Auto Feature Engineering helps to shorten the time required for data scientists to process and transform large-scale raw tabular datasets to ready-to-train features, reducing the necessity of human domain-specific knowledge to explore and identify new useful features, and thus enabling data scientists to be able to focus and iterate on the rest stages of the E2E AI pipelines more efficiently.
The workflow leverages Intel Auto-Feature-Engineering toolkit (codename: RecDP) to automatically transform raw tabular data to enriched useful new features on pluggable execution engine such as Pandas and Spark, with the capability of integrating 3rd party feature engineering primitives, and thus significantly improve developer productivity and efficiency.
Check out more workflow examples in the Developer Catalog.
Auto feature engineering targets to simplify Feature engineering process with enhanced performance via parallel data processing frameworks, automated data processing pipeline and built-in domain-specific feature engineering primitives. This repository provides an end-to-end workflow that automatically analyzes the data based on data type, profiles feature distribution, generates customizable feature engineering pipelines for the data preparation and executes the pipeline parallelly with different backend engines on Intel platform.
This workflow leverages the RecDP toolkits from Intel® End-to-End AI Optimization kit and the features can be used by both ML and DL models.
Steps explained:
- Feature profile: Analyze raw tabular dataset to infer original feature based on data type and generate FeatureList.
- Feature engineering: Use inferred FeatureList to generate Data Pipeline in Json/Yaml File format.
- Feature transformation: Convert Data Pipeline to executable operations and transform original features to candidate features with selected engine, currently Pandas and Spark were supported.
- Feature Importance Estimator: perform feature importance analysis on candidate features to remove un-important features, generate the transfomred dataset that includes all finalize features that will be used for training.
There are workflow-specific hardware and software setup requirements depending on how the workflow is run.
Name | Description |
---|---|
CPU | Intel® 1st, 2nd, 3rd, and 4th Gen Xeon® Scalable Performance processors |
Memory Size | >100 GB |
Disk Size | >300 GB |
Docker Version | 23.0.x |
Package | Version |
---|---|
Python | 3.8.10 |
Spark | 3.3.1 |
Pandas | 2.0.1 |
This workflow has been validated with Ubuntu 20.04 OS.

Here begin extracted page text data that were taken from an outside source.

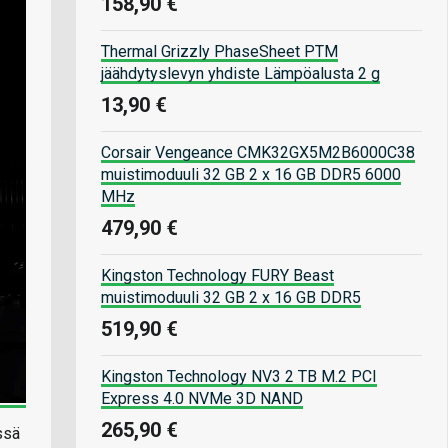
158,90 €
Thermal Grizzly PhaseSheet PTM
jäähdytyslevyn yhdiste Lämpöalusta 2 g
13,90 €
Corsair Vengeance CMK32GX5M2B6000C38
muistimoduuli 32 GB 2 x 16 GB DDR5 6000
MHz
479,90 €
Kingston Technology FURY Beast
muistimoduuli 32 GB 2 x 16 GB DDR5
519,90 €
Kingston Technology NV3 2 TB M.2 PCI
Express 4.0 NVMe 3D NAND
265,90 €
ssä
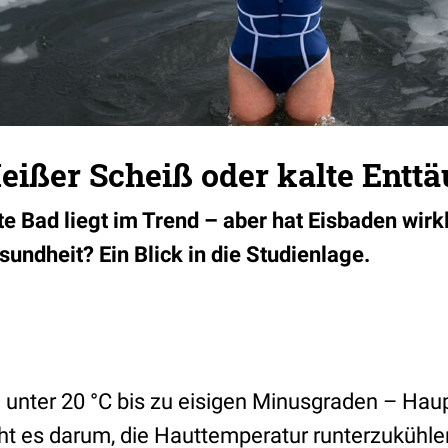
eißer Scheiß oder kalte Entt
te Bad liegt im Trend – aber hat Eisbaden wirkl
sundheit? Ein Blick in die Studienlage.
unter 20 °C bis zu eisigen Minusgraden – Haup
t es darum, die Hauttemperatur runterzukühle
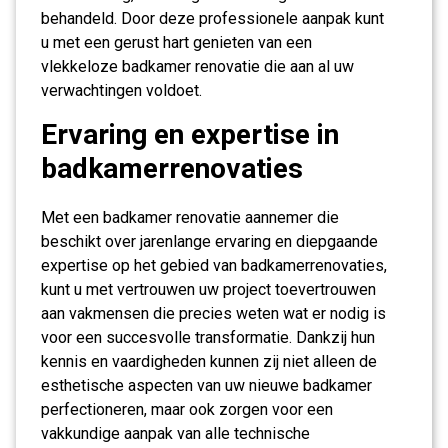
behandeld. Door deze professionele aanpak kunt
u met een gerust hart genieten van een
vlekkeloze badkamer renovatie die aan al uw
verwachtingen voldoet.
Ervaring en expertise in
badkamerrenovaties
Met een badkamer renovatie aannemer die
beschikt over jarenlange ervaring en diepgaande
expertise op het gebied van badkamerrenovaties,
kunt u met vertrouwen uw project toevertrouwen
aan vakmensen die precies weten wat er nodig is
voor een succesvolle transformatie. Dankzij hun
kennis en vaardigheden kunnen zij niet alleen de
esthetische aspecten van uw nieuwe badkamer
perfectioneren, maar ook zorgen voor een
vakkundige aanpak van alle technische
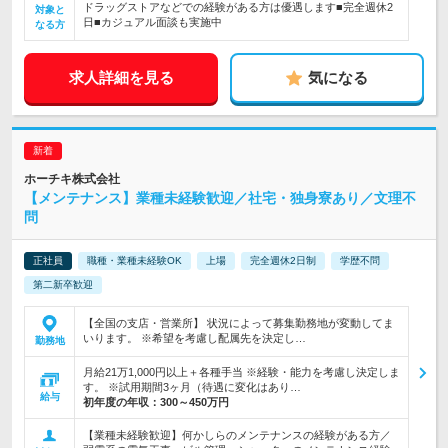
ドラッグストアなどでの経験がある方は優遇します■完全週休2
対象と
日■カジュアル面談も実施中
なる方
求人詳細を見る
気になる
ホーチキ株式会社
【メンテナンス】業種未経験歓迎／社宅・独身寮あり／文理不
問
正社員
職種・業種未経験OK
上場
完全週休2日制
学歴不問
第二新卒歓迎
【全国の支店・営業所】 状況によって募集勤務地が変動してま
いります。 ※希望を考慮し配属先を決定し…
勤務地
月給21万1,000円以上＋各種手当 ※経験・能力を考慮し決定しま
す。 ※試用期間3ヶ月（待遇に変化はあり…
給与
初年度の年収：
300～450万円
【業種未経験歓迎】何かしらのメンテナンスの経験がある方／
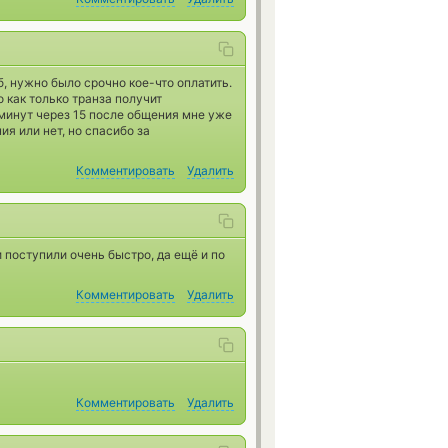
, нужно было срочно кое-что оплатить.
 как только транза получит
 минут через 15 после общения мне уже
я или нет, но спасибо за
Комментировать
Удалить
 поступили очень быстро, да ещё и по
Комментировать
Удалить
Комментировать
Удалить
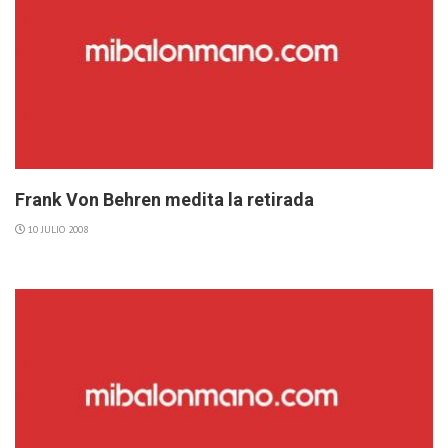
Frank Von Behren medita la retirada
10 JULIO 2008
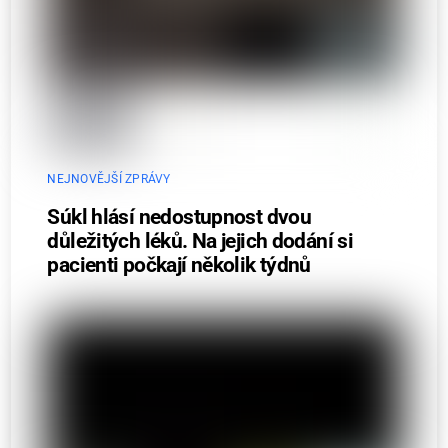
NEJNOVĚJŠÍ ZPRÁVY
Súkl hlásí nedostupnost dvou
důležitých léků. Na jejich dodání si
pacienti počkají několik týdnů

This Auto Feature Engineering Workflow loads tabular data, profiles data, applies feature transformation, generates new features to enrich the features, and then evaluates performance with transformed data. The whole process is configurable using yaml configuration file including tabular data path, target label of tabular data and execution engine.
Start by defining an environment variable that will store the workspace path, this can be an existing directory or one to be created in further steps. This ENVVAR will be used for all the commands executed using absolute paths.
export WORKSPACE=~/work
Steps explained:
- Download suggested dataset. (Skip if you want to use own dataset).
- Create a folder in applications and put the dataset there.
- Create a workflow yaml file in {your folder} to config dataset_path and label.
- run "docker compose run autofe-local-mode" (cmdline mode) or run "docker compose run autofe-notebook-UI" (jupyter notebook mode).
- Once the script completes successfully, you'll see transformed data and EDA analysis in {your folder}.
Following steps is a auto feature engineering example on NYC taxi dataset.
Create a working directory for workflow and clone workflow repo into working directory.
mkdir -p $WORKSPACE && cd $WORKSPACE
git clone https://github.com/intel/auto-feature-engineering.git
export AUTOFE_DIR=`pwd`/auto-feature-engineering
The examples uses kaggle API to download dataset, you can also download dataset manually.
pip install kaggle==1.5.3
apt install unzip
export KAGGLE_USERNAME=${your_kaggle_username}
export KAGGLE_KEY=${your_kaggle_key}
export KAGGLE_PROXY=${your_proxy}
# download NYC taxi dataset, usually took ~2 mins
cd ${AUTOFE_DIR}/applications/nyc_taxi_fare/; mkdir -p raw_data; cd raw_data;
kaggle competitions download -c new-york-city-taxi-fare-prediction; unzip new-york-city-taxi-fare-prediction.zip
You can execute the references pipelines using the following environments:
- Docker
- Argo
- Jupyter
Follow these instructions to set up and run our provided Docker image.
You'll need to install Docker Engine on your development system. Note that while Docker Engine is free to use, Docker Desktop may require you to purchase a license. See the Docker Engine Server installation instructions for details.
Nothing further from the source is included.